10 July, 2019 uoc-in3-open-data-all-3 uoc-in3-open-data-all-3

We are flooded with open data and bombarded with constant news of new open data initiatives by all kinds of local, regional and national organizations. As an example, see the open data portal of the city of Barcelona, the Catalan catalogue or the Spanish one. To give you an idea, the Spanish portal registers more than 20.000 open data resources while the European data portal, which aggregates all open data initiatives in Europe, links to over 400.000.

 

Still, what is the real impact at the citizen level of all these initiatives? In my personal opinion, rather limited. Technically speaking, all these initiatives can all be called “open data” as they do offer data that it’s freely accessible to anyone interested. But, as I like to say, my mother cannot actually use any of them. Data may be open but data has not been really opened to the citizens. My mother does not natively read JSON or CSV, cannot call APIs or open XML files, just to mention some of the data formats used to publish the data. She will be able to open the XLS ones but I doubt she’ll be able to comprehend the data that will pop up by just looking at the names of the columns. Even less, to join the data from one source with the data in another source to get the response she is looking for. 

 

Don’t get me wrong. Open data has been a major step forward for the public administrations and its economic impact is undeniable. Report on the Economic Benefits of Open Data presents compelling evidence of such impact across a number of dimensions (jobs, costs savings, efficiency gains,…).By the way, you can still participate in the survey to collect inputs for the next report!

uoc-in3-open-data-all-1
Image source: europeandataportal.eu

 

Nevertheless, I believe this represents just the tip of the iceberg. I believe we are far from exploiting the full potential of the open data movement. Right now, all interesting applications of open data are thanks to third-party teams that take some specific open data sets and build interesting individual applications from them. A great example of this kind of contributed applications is the large number of hackathons organized under different themes devoted to processing and digest open data sources in order to make something more useful (from the point of view a non-techie citizen) out of them. Feel free to take a look at the winners of the 3rd edition of the EU Datathon. It shouldn’t come as a surprise that they are all about making the data more accessible via, for instance, nice graphical visualizations and analytics. 

 

If we are not there yet, then what do we need to reach the full potential of open data?

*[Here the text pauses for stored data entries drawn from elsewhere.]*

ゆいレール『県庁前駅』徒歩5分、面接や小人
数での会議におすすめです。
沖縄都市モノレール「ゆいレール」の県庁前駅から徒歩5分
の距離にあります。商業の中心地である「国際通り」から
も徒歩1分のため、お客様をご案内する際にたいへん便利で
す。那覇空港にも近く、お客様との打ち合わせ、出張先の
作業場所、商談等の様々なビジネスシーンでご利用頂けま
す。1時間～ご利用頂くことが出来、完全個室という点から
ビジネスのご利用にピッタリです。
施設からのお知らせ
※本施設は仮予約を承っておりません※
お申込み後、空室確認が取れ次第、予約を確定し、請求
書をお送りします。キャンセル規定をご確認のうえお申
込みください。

Or, following with my mother (sorry, mum!), what needs to be done to make sure any citizen can rely on the public open data sources to easily get reliable answers that help them in their daily life?. As we like to say in software engineering, there is no silver bullet: no single development or tool, by itself, promises even one order of magnitude improvement within a decade in productivity, in reliability, in simplicity. But we propose the following combination of characteristics for new open data solutions as the closest we can get to a silver bullet for open data:

  1. Unify the publication format of open data to simplify the generic manipulation of any resource. Even more, we propose to use REST-based APIs as the default format to publish and give access to resources. The owners of the resources can easily “apify” any data they have. Moreover, following standard REST practices would allow open data consumers to reuse the plethora of tools already existing for managing REST APIs. This standard is the most common in all other kinds of data resources published by private companies (e.g. ProgrammableWeb lists more than 20000 APIs for all kinds of domains, from nutrition to weather to transportation…), which would simplify combining public and private open data.
  2. Clear definition of the type and schema of the data behind each resource. Administrations need to do a better job in describing what kind of data is available behind each resource. And in a precise and machine-readable way that can be then used to automatically analyze the data. This schema can be automatically discovered but the precision is obviously much higher when the data owner is the one specifying the classes, properties and relationships of the data in the resource.
  3. Be honest with the quality of the data you’re providing. Publishing the data is not enough. You need also to explain the quality of such data. How “fresh” is it? How often is updated? How sure you’re about the data itself? How reliable and performing is the infrastructure hosting the data?. All these aspects are important when deciding what data source to use in a given app (it’s often the case that you can find more than one provider for the same data).
  4. Link your open data. Any meaningful open data application typically requires the combination of 2 or more data sources. Potentially from different portals (e.g. mixing Barcelona data with a Catalan resource). As for the discovery part, potential compositions can be automatically detected but data owners should provide explicit links between their datasets to simplify building apps that select, combine and merge data, even across different organizations.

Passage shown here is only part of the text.